Under the current AtHoc system, they may sign up one non-CAC-holding family member for alerts. An option to add more family members is in the works.

The AtHoc system is also available as an app for iOS and Android smartphones. When downloading the app, make sure you are selecting the correct installation – USAG-Hawaii. Users must have an active email set up in the USAG-HI AtHoc Mass Warning and Notification system before downloading and installing the app.

When users change locations they should remember to update their information in the AtHoc system.

The AtHoc system alerts users to hazards and emergencies on and surrounding USAG-HI installations. These may include hurricane and tsunami warnings, electrical outages, road closures and bomb threats.

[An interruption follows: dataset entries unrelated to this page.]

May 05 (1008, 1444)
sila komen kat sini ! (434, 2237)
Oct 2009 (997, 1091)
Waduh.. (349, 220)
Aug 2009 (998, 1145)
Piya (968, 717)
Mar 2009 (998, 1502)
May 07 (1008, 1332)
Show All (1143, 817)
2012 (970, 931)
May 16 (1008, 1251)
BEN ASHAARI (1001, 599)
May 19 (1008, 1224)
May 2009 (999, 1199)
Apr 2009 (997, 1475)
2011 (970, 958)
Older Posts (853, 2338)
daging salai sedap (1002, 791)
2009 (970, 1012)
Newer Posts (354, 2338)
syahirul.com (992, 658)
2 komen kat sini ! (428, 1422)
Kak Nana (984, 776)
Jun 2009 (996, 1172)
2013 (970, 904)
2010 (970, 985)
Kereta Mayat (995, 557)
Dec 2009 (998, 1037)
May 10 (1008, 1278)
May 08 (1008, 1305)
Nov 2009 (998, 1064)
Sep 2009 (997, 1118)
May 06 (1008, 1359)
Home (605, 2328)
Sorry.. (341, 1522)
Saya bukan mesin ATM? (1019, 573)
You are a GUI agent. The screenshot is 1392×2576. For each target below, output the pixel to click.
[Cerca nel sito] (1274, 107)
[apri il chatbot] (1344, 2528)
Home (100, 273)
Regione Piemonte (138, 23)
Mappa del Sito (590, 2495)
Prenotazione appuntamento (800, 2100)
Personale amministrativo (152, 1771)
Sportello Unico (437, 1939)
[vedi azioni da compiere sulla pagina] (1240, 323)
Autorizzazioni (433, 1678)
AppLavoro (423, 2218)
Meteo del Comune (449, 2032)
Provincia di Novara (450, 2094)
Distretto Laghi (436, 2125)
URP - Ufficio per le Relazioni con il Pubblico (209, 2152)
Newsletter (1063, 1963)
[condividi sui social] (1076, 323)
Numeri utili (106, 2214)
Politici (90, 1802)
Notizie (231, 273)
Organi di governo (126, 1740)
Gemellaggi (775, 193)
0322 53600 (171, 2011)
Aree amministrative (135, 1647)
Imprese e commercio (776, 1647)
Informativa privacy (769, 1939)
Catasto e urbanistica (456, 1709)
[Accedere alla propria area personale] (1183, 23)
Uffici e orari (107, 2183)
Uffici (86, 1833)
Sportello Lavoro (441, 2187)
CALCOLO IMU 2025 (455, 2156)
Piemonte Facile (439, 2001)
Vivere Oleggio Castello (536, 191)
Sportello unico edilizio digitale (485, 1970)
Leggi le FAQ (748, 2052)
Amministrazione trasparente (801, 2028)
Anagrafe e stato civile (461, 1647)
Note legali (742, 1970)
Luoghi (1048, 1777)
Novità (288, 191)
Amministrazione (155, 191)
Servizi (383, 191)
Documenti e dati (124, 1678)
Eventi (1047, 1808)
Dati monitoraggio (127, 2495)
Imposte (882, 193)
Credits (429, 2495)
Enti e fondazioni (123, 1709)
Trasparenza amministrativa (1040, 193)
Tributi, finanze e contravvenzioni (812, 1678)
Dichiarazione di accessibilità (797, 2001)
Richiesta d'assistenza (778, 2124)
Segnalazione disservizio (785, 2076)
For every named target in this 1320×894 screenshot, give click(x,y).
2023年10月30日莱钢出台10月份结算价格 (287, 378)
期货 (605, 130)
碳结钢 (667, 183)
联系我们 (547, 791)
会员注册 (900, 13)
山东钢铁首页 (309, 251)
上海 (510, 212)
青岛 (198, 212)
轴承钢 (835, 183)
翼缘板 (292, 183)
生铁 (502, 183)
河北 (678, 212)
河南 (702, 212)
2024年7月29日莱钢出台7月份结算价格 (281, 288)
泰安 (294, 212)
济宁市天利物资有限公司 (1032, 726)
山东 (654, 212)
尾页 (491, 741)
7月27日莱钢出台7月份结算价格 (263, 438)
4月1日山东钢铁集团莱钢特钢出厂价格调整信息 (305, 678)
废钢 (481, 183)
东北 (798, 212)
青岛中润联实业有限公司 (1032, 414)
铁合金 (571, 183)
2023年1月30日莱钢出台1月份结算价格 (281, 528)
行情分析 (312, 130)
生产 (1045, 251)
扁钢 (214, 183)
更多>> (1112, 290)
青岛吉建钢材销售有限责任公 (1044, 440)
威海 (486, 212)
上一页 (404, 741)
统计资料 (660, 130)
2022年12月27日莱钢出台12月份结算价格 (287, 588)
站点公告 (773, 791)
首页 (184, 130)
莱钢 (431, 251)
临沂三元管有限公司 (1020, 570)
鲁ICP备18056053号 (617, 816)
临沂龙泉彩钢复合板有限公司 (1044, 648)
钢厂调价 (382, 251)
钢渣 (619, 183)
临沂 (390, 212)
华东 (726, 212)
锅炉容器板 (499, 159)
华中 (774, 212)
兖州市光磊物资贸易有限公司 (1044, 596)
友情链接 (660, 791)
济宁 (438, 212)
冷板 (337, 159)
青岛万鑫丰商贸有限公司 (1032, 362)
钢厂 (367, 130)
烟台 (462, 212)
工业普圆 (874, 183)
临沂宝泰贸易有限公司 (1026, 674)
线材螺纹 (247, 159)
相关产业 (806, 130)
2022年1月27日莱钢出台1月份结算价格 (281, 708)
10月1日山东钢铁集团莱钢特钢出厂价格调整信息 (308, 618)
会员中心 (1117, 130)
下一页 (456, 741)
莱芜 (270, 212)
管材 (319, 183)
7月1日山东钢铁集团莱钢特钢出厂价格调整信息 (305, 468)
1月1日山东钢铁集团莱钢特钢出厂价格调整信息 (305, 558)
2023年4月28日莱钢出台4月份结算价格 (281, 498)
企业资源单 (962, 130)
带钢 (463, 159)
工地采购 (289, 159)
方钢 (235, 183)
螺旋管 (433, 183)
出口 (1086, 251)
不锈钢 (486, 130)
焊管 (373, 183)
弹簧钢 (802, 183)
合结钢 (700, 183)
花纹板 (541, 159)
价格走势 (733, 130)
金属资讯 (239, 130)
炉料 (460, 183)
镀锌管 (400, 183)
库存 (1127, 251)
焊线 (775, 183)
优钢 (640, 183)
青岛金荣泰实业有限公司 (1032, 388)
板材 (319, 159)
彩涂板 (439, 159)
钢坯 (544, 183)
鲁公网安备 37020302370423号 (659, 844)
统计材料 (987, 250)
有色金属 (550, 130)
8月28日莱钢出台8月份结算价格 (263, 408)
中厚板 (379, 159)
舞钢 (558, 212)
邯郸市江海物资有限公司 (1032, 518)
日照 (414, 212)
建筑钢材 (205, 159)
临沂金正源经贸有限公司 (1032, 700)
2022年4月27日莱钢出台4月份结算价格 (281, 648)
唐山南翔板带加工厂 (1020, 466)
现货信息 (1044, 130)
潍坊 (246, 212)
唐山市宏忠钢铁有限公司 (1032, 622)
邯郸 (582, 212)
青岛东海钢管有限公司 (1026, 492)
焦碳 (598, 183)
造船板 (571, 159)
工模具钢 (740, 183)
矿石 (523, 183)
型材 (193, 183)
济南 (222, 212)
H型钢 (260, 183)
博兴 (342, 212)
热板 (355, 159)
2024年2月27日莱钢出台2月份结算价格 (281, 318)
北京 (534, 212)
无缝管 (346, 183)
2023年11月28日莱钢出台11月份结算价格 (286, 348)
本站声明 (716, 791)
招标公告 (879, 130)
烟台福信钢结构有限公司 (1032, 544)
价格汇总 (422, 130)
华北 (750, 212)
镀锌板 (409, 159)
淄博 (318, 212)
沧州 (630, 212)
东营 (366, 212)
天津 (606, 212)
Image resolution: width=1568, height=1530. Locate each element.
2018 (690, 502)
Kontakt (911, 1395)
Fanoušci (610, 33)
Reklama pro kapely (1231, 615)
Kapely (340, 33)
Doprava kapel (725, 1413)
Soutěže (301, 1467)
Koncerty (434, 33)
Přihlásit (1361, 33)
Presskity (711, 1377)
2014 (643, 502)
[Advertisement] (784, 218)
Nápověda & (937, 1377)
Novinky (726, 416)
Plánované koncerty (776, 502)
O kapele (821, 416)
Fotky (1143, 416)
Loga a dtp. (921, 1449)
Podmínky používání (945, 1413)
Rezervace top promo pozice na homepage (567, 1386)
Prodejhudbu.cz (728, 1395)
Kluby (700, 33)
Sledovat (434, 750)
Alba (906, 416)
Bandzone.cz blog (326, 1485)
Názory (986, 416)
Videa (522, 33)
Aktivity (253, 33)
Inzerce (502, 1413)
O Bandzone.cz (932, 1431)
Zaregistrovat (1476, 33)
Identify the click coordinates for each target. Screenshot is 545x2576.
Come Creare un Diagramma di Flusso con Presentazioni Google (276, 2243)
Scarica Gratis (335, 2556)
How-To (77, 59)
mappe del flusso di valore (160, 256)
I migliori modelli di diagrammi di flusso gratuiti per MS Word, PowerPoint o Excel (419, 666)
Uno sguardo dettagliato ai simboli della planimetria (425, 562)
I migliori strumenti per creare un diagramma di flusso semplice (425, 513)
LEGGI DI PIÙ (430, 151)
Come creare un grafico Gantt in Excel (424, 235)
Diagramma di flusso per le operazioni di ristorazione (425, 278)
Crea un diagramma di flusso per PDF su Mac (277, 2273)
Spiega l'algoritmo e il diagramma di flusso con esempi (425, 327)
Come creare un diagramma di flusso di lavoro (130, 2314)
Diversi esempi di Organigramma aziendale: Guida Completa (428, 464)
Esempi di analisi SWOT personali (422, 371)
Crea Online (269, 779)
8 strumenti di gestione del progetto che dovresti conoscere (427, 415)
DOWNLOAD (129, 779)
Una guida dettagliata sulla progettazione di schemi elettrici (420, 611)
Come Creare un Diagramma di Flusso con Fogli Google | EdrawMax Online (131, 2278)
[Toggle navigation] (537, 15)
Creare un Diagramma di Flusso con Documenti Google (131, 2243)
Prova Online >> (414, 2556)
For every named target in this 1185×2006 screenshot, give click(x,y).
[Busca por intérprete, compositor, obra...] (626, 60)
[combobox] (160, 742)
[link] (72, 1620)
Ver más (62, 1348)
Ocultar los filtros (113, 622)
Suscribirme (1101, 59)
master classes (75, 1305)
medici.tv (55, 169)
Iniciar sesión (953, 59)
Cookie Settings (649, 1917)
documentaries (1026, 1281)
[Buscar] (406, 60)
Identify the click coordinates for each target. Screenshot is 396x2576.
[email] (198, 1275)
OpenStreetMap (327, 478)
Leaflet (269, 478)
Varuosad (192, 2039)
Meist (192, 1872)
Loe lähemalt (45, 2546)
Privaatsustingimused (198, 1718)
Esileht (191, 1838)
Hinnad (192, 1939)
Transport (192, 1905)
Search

While Army in Hawaii expects 100 percent of its Soldiers to be enrolled in the system, it is currently less than halfway to that goal, although the numbers are climbing.

The false missile alert on Jan. 13 has made preparedness more important than ever and signing up for AtHoc not only ensures that Soldiers and their families are kept informed, it also helps commanders plan for and improve their preparedness and response capabilities.

If you have questions about enrolling in the AtHoc system, contact your unit’s AtHoc end user manager.